WHAT NEEDS TO BE DONE: Repeat the stretch of entries below from the line with "Внутренний артикул" through the line with "Закажите! Срок изготовления". Include both ends and add nothing.

Stored data entries
================================
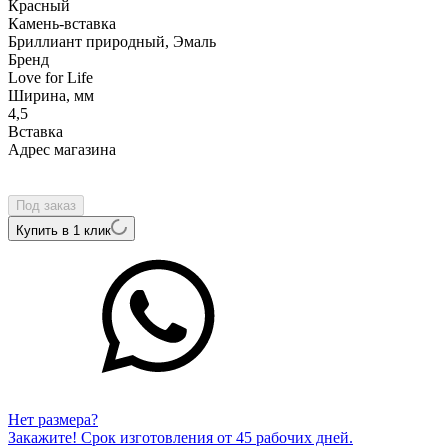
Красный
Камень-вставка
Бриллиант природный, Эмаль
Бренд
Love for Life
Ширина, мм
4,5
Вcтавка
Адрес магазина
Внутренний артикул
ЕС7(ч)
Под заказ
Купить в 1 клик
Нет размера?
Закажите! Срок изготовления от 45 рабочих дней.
================================
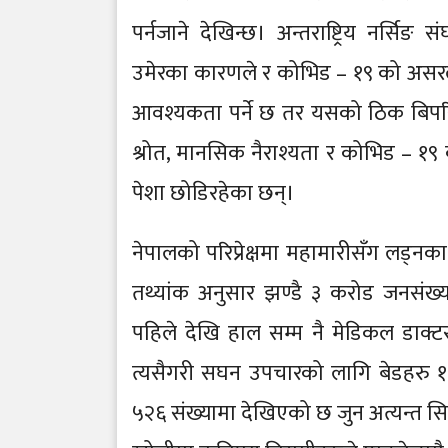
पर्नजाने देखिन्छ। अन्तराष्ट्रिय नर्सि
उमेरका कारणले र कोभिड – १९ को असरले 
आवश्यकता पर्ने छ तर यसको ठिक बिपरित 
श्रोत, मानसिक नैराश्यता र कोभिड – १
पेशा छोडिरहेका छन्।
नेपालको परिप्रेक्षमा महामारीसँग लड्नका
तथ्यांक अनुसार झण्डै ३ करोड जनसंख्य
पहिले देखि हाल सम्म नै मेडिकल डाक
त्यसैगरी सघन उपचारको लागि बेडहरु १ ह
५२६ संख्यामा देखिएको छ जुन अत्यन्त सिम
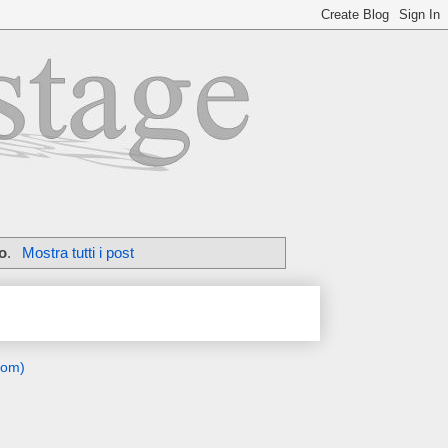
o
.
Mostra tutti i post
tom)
================================
RESPONSE:
Внутренний артикул
ЕС7(ч)
Под заказ
Купить в 1 клик
Нет размера?
Закажите! Срок изготовления от 45 рабочих дней.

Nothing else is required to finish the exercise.